La coopération dans le cadre du nouvel accord ne se limitera pas à la sécurité physique vis-à-vis des agents pathogènes. Des fonds seront également disponibles pour l'emploi pacifique de scientifiques dont les compétences et l'insécurité financière pourraient en faire des cibles potentielles pour les États ou les groupes indépendants cherchant à acquérir des capacités d'armes biologiques. En outre, l'accord comprend des dispositions pour la coopération entre les laboratoires épidémiologiques américains et ukrainiens dans le diagnostic des épidémies. À cette fin, les agents pathogènes des établissements de santé et de recherche ukrainiens seront partagés avec des laboratoires partenaires américains. Dans le cadre d'un accord CTR avec l'Azerbaïdjan, les États-Unis ont également reçu le mois dernier un transfert d'agents pathogènes provenant d'installations similaires dans cette ancienne république soviétique."

A première vue tout cela était censé être purement pacifique. Mais revenons à l'article de Julien G. Il explique précisément que dans le cadre de cet accord, en juin 2010, a été ouvert à l’Institut de recherche Mechnikov Anti-Peste à Odessa en présence de l’ambassadeur américain John Tefft, le premier centre biologique d’Ukraine.

Il cite ensuite les propos du secrétaire du Conseil de sécurité russe, Nikolai Patrushev dans l’hebdomadaire Argumenty I Fakty en septembre 2021 repris par l'agence Tass, "Les laboratoires biologiques que Washington met en place à travers le monde mettent en péril la santé de dizaines de millions de personnes, violant ainsi leurs droits".

Puis Julien G nous oriente vers les propos du  directeur américain du programme Cooperative Threat Reduction Program, Robert Pope, le 26 février dernier qui estime que l'offensive russe met en péril la sécurité des installations ukrainiennes (11 laboratoires) aménagées dans le cadre des programmes CTR notamment en cas de coupure d'électricité en ce qui concerne les virus stockés dans les réfrigérateurs. Cela dit Robert Pope se sentait obligé de préciser que des experts extérieurs ont reconnu que ses investissements dans les laboratoires ex-soviétiques n'étaient pas des "opérations camouflées pour créer des armes biologiques" (not a covert bioweapons operation). Qui croire ?
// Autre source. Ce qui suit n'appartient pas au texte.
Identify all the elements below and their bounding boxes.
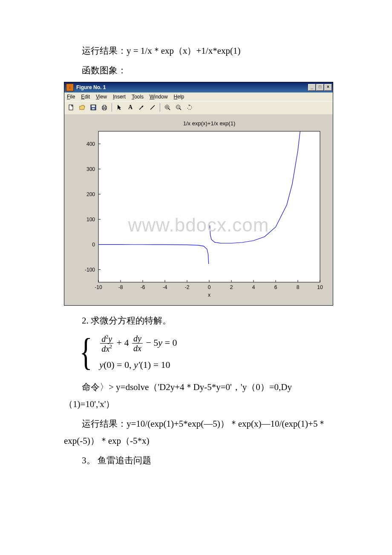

Tout cela était en tout cas d'autant plus inquiétant pour les Russes, nous dit Julien G, que la « Defense Threat Reduction Agency » (DTRA), du Département de la Défense, qui finance les 11 laboratoires entretient la confusions en externalisant son activité auprès d'organismes privés dont les employés jouissent par ailleurs de l'immunité diplomatique.

Propagande contre propagande. On sent bien qu'il sera aussi difficile de savoir ce qu'il se passe dans ces 11 laboratoires qu'il le sera de deviner ce qui s'est passé en 2019 dans le laboratoire P4 de Wuhan supposé être à l'origine de la diffusion du SRAS-Cov-2. Mais c'est quand même un élément de réflexion utile à apporter au débat sur l'invasion russe de l'Ukraine.